The Hero is often the POV character in a story. The readers identify with the Hero and see the story through their eyes. For this reason, Heroes often have a mix of personality characteristics that are both universal and unique so that the readers can relate.
They also usually have universal drives, like the desire to be loved, to succeed, to survive, to be free, to get revenge, or seek self-expression. Readers project themselves on the Hero and experience the story and all the emotions that come with it. That’s why the Hero is such a powerful archetype.
It makes sense, then, that the Hero should show growth. They should overcome difficult obstacles by learning and gaining new knowledge. And importantly, heroes should be active. They need to make decisions that impact the story; otherwise, they’re just passive participants in their lives. And that’s not all that interesting to read about. Readers want to feel inspired, like if the Hero can achieve these things, so can they.
While it’s quite common that Heroes in the story are powerful and brave, they don’t have to be. These aren’t the qualities that make the Hero. What is necessary is that they deal with a kind of death. This might be literal death stakes, but it can also be symbolic, such as a romantic death, a professional death, or a psychological death, for instance. The Hero teaches the readers how to cope with such situations.

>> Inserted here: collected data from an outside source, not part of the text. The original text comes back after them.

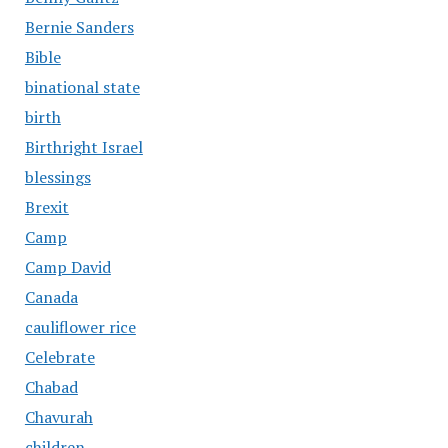
Bernie Sanders
Bible
binational state
birth
Birthright Israel
blessings
Brexit
Camp
Camp David
Canada
cauliflower rice
Celebrate
Chabad
Chavurah
children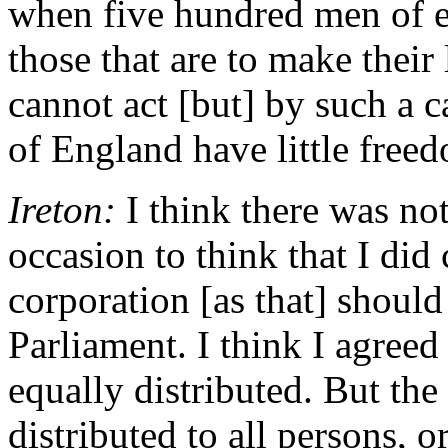
when five hundred men of e
those that are to make their
cannot act [but] by such a ca
of England have little free
Ireton:
I think there was not
occasion to think that I did 
corporation [as that] should
Parliament. I think I agreed 
equally distributed. But the
distributed to all persons, 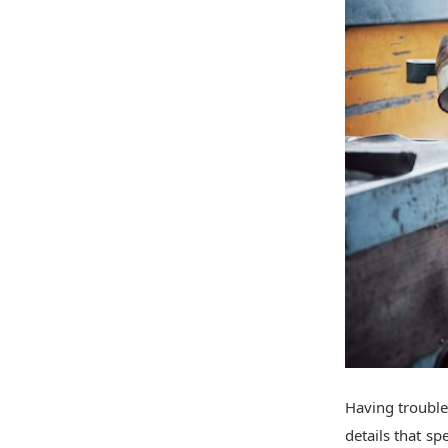
Having trouble
details that s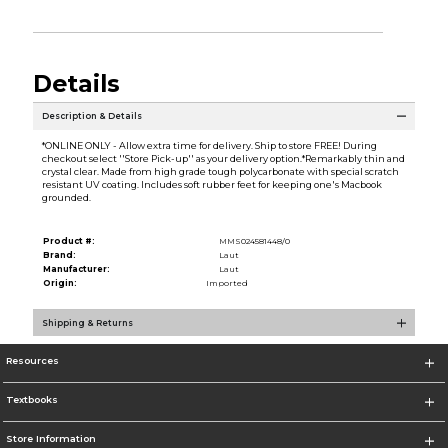
Details
Description & Details
*ONLINE ONLY - Allow extra time for delivery. Ship to store FREE! During
checkout select ''Store Pick-up'' as your delivery option.*Remarkably thin and
crystal clear. Made from high grade tough polycarbonate with special scratch
resistant UV coating. Includes soft rubber feet for keeping one's Macbook
grounded.
Product #:
MMS024581448/0
Brand:
Laut
Manufacturer:
Laut
Origin:
Imported
Shipping & Returns
Resources
Textbooks
Store Information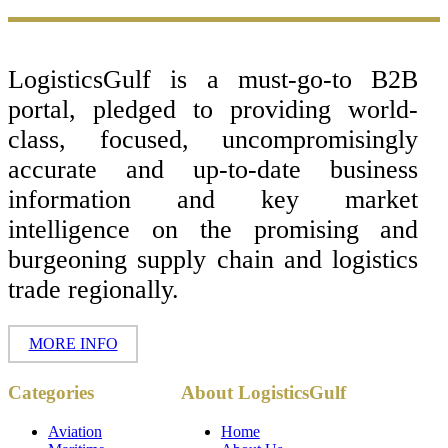
Footer
LogisticsGulf is a must-go-to B2B
portal, pledged to providing world-
class, focused, uncompromisingly
accurate and up-to-date business
information and key market
intelligence on the promising and
burgeoning supply chain and logistics
trade regionally.
MORE INFO
Copyright ©
Categories
About LogisticsGulf
2017 - 2026-
LogisticsGulf |
Dubai, UAE
Aviation
Home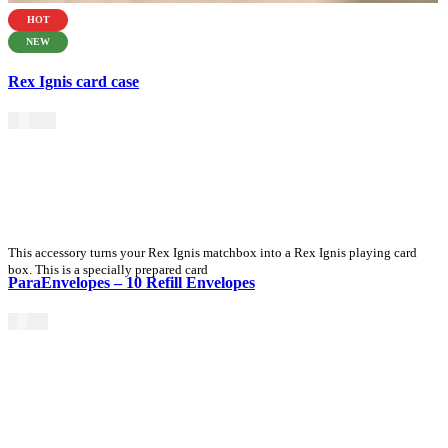
HOT
NEW
Rex Ignis card case
$
49.00
This accessory turns your Rex Ignis matchbox into a Rex Ignis playing card
box. This is a specially prepared card
ParaEnvelopes – 10 Refill Envelopes
$
3.90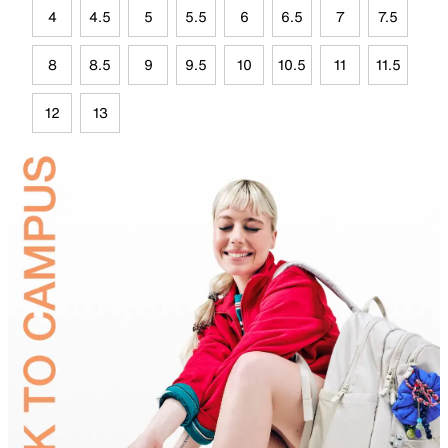
4
4.5
5
5.5
6
6.5
7
7.5
8
8.5
9
9.5
10
10.5
11
11.5
12
13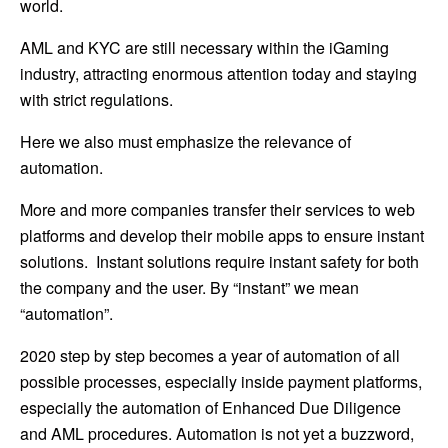
world.
AML and KYC are still necessary within the iGaming
industry, attracting enormous attention today and staying
with strict regulations.
Here we also must emphasize the relevance of
automation.
More and more companies transfer their services to web
platforms and develop their mobile apps to ensure instant
solutions. Instant solutions require instant safety for both
the company and the user. By “instant” we mean
“automation”.
2020 step by step becomes a year of automation of all
possible processes, especially inside payment platforms,
especially the automation of Enhanced Due Diligence
and AML procedures. Automation is not yet a buzzword,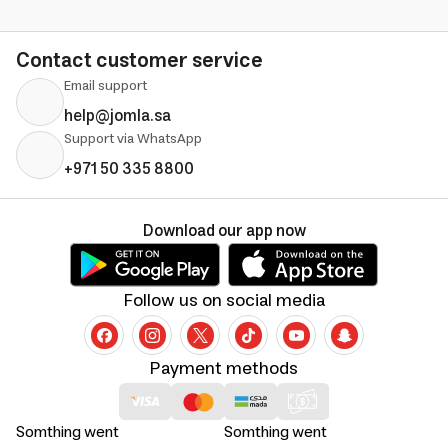
Contact customer service
Email support
help@jomla.sa
Support via WhatsApp
+971 50 335 8800
Download our app now
Follow us on social media
Payment methods
Somthing went
Somthing went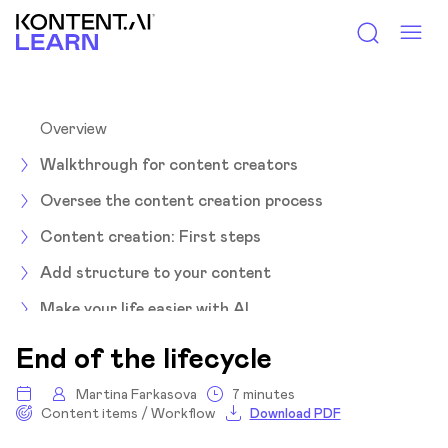
Kontent.ai Learn
Overview
Walkthrough for content creators
Oversee the content creation process
Content creation: First steps
Add structure to your content
Make your life easier with AI
Let's collab
End of the lifecycle
Move content through the workflow
Martina Farkasova
7 minutes
Content items / Workflow
Download PDF
Overview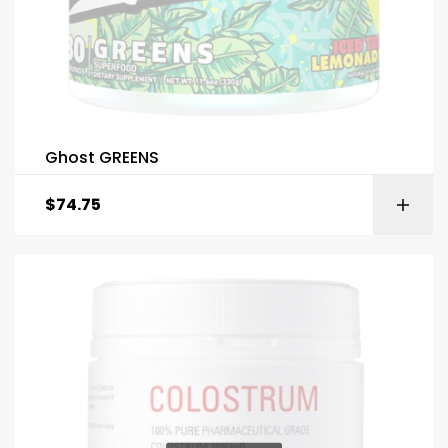
Ghost GREENS
$
74.75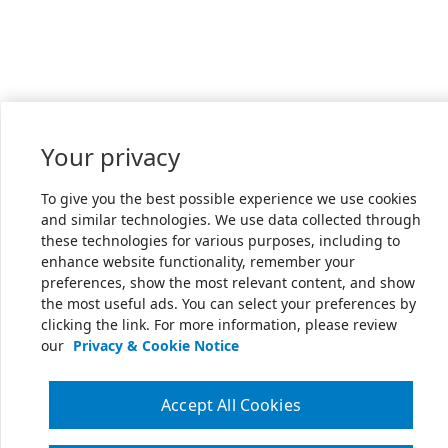
Your privacy
To give you the best possible experience we use cookies
and similar technologies. We use data collected through
these technologies for various purposes, including to
enhance website functionality, remember your
preferences, show the most relevant content, and show
the most useful ads. You can select your preferences by
clicking the link. For more information, please review
our
Privacy & Cookie Notice
Accept All Cookies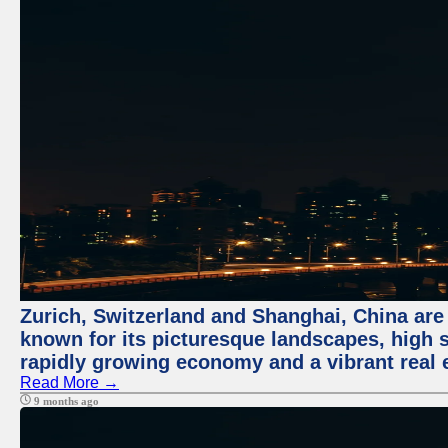
Zurich, Switzerland and Shanghai, China are 
known for its picturesque landscapes, high st
rapidly growing economy and a vibrant real 
Read More →
9 months ago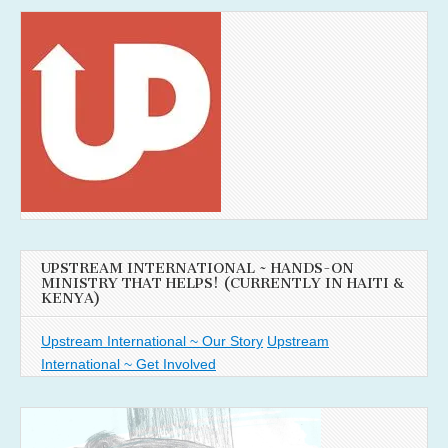
UPSTREAM INTERNATIONAL ~ HANDS-ON
MINISTRY THAT HELPS! (CURRENTLY IN HAITI &
KENYA)
Upstream International ~ Our Story
Upstream
International ~ Get Involved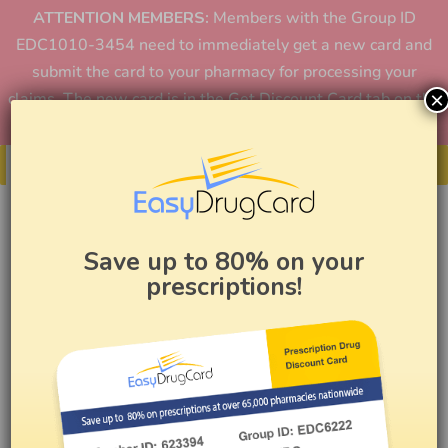
ATTENTION MEMBERS:
Members with the Group ID
EDC1010-3454 need to immediately get a new card and
submit the card to your pharmacy for processing your
×
claims. The new card is in the Get Discount Card tab on the
home page or in the app.
Get Your Card
Save up to 80% on your
prescriptions!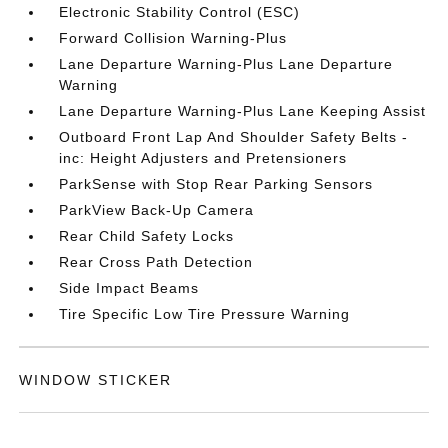
Electronic Stability Control (ESC)
Forward Collision Warning-Plus
Lane Departure Warning-Plus Lane Departure
Warning
Lane Departure Warning-Plus Lane Keeping Assist
Outboard Front Lap And Shoulder Safety Belts -
inc: Height Adjusters and Pretensioners
ParkSense with Stop Rear Parking Sensors
ParkView Back-Up Camera
Rear Child Safety Locks
Rear Cross Path Detection
Side Impact Beams
Tire Specific Low Tire Pressure Warning
WINDOW STICKER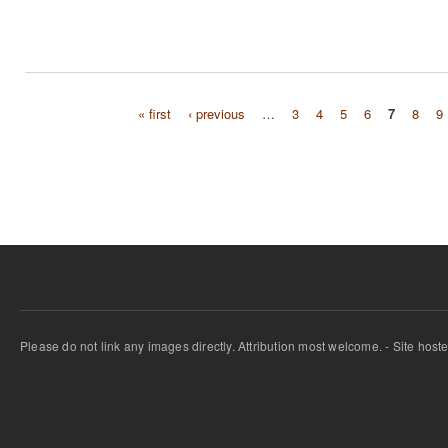
« first
‹ previous
…
3
4
5
6
7
8
9
Pages
Please do not link any images directly. Attribution most welcome. - Site host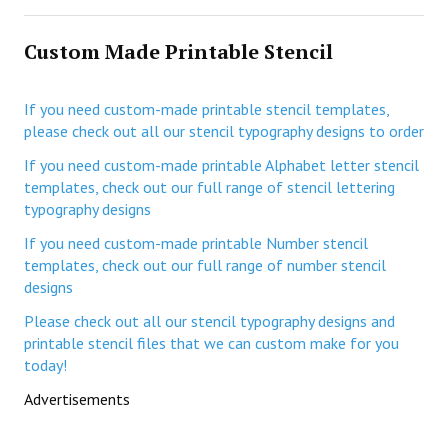
Custom Made Printable Stencil
If you need custom-made printable stencil templates,
please check out all our stencil typography designs to order
If you need custom-made printable Alphabet letter stencil
templates, check out our full range of stencil lettering
typography designs
If you need custom-made printable Number stencil
templates, check out our full range of number stencil
designs
Please check out all our stencil typography designs and
printable stencil files that we can custom make for you
today!
Advertisements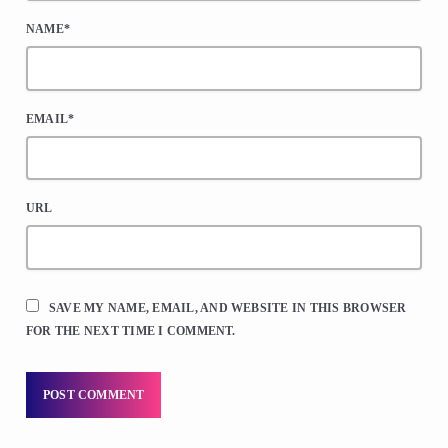
NAME*
EMAIL*
URL
SAVE MY NAME, EMAIL, AND WEBSITE IN THIS BROWSER
FOR THE NEXT TIME I COMMENT.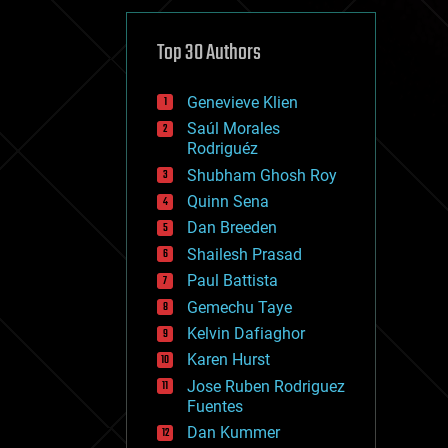
cybercrime/malcode
cyborgs
defense
Top 30 Authors
disruptive technology
driverless cars
Genevieve Klien
drones
economics
Saúl Morales
education
Rodriguéz
electronics
Shubham Ghosh Roy
employment
Quinn Sena
encryption
energy
Dan Breeden
engineering
Shailesh Prasad
entertainment
Paul Battista
environmental
ethics
Gemechu Taye
events
Kelvin Dafiaghor
evolution
Karen Hurst
existential risks
exoskeleton
Jose Ruben Rodriguez
finance
Fuentes
first contact
Dan Kummer
food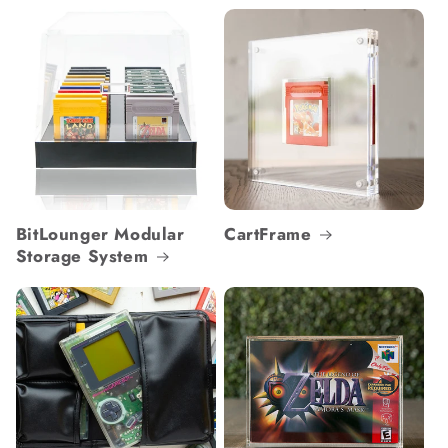
BitLounger Modular
CartFrame
Storage System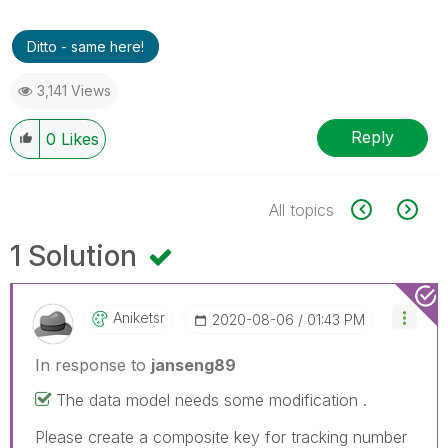
Ditto - same here!
3,141 Views
Reply
0
Likes
All topics
1 Solution
Aniketsr
‎2020-08-06
01:43 PM
In response to
janseng89
The data model needs some modification .
Please create a composite key for tracking number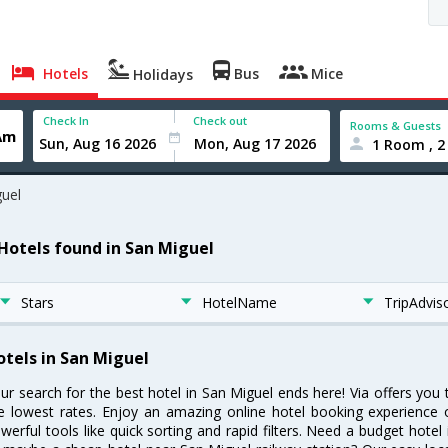
Hotels
Bus
Mice
Holidays
Check In
Check out
Rooms & Guests
1 Room , 2
uel
 Hotels found in San Miguel
Stars
HotelName
TripAdvis
otels in San Miguel
ur search for the best hotel in San Miguel ends here! Via offers you
e lowest rates. Enjoy an amazing online hotel booking experience 
werful tools like quick sorting and rapid filters. Need a budget hotel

The role of Hero doesn’t just have to be manifested in the protagonist. It can show in other characters when they act heroically. It can even be another archetype character who is striving to be a Hero. Consider Obi-Wan Kenobi. He’s a clear mentor archetype, yet he acts heroically and, thus, wears the mask of the Hero when he sacrifices himself by facing Darth Vader so that Luke can escape.
Types of heroes
There are many varieties of the Hero archetype, such as a willing and unwilling Hero, the anti-Hero, and the tragic Hero, to name a few.
A willing Hero is active, committed to the adventure, has no doubts, and goes ahead bravely.
On the other hand, an unwilling Hero is full of doubts and needs to be pushed into the adventure by outside forces. If you go for an unwilling Hero, it’s best to change them at some point, because a whole story with a passive Hero can become quite dull.
The anti-Hero is not the opposite of a Hero, but rather a Hero who is an outlaw or villain according to society. But the readers still identify with this outlaw. They can behave much like conventional Heroes, but with a lot of cynicism, or they can be tragic Heroes. These are figures who aren’t even likable and whose actions the readers might even condemn.
There are also Heroes who are group-oriented. This has to do with their orientation to society. Their journey takes them to an unknown land, and they are part of a clan, tribe, or town.
They experience separation from the group, a lone adventure in the wilderness away from the group, and usually an eventual reintegration with the group. But they might also choose to stay in the new world they discovered.
Opposite of the group-oriented Hero is the Loner Hero. This type is used often in Westerns: the lone cowboy riding through the towns. Here, the Hero is estranged from society. They experience a re-entry into the group, an adventure within the group, and then a return to isolation.
Then, finally, there’s also a type of Hero who doesn’t change much but brings transformation in others. These are Catalyst Heroes.
That’s it for this first part about the Hero archetype. I hope it was informative, and that it will help you develop and write your characters.
Do you use the framework of the Hero’s Journey in your writing? Have you ever looked at the archetypes and tried to find them in your own work or others?